High volatility in and of itself doesn’t mean stocks must go down. The VIX rose from 15 to around 25 during the five-year period between 1993 and 1998, when the S&P 500 generated returns of 22 percent during that span.

A major concern is corporate profit growth decelerating into 2019, triggered by a slower economy as the impact of the tax cuts fades.

However, Bank of America isn’t worried because the S&P 500 has posted roughly average returns in the three and six months following peak profit growth.

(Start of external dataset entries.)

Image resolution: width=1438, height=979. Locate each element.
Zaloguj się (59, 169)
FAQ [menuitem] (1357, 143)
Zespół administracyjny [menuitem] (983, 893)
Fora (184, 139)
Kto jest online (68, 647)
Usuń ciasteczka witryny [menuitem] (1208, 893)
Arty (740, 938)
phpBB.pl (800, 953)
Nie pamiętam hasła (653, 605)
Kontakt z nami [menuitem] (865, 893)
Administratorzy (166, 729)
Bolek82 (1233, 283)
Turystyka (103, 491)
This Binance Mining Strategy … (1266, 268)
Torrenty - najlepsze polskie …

Many Wall Street pros won’t be willing to call the end of the bull market until a closely watched recession predictor goes negative. The yield curve — the difference between long- and short-term Treasury rates — has inverted before every recession since in the past 60 years, according to the San Francisco Federal Reserve.

Although the yield curve has flattened in recent months, it has yet to go negative.

“That tells me we’ve got a ways to go,” said Andrew Slimmon, senior portfolio manager at Morgan Stanley Investment Management.

Even after the yield curve goes to zero, the stock market doesn’t peak for more than a year, Slimmon said.

“This is just a correction within a bull market,” he said.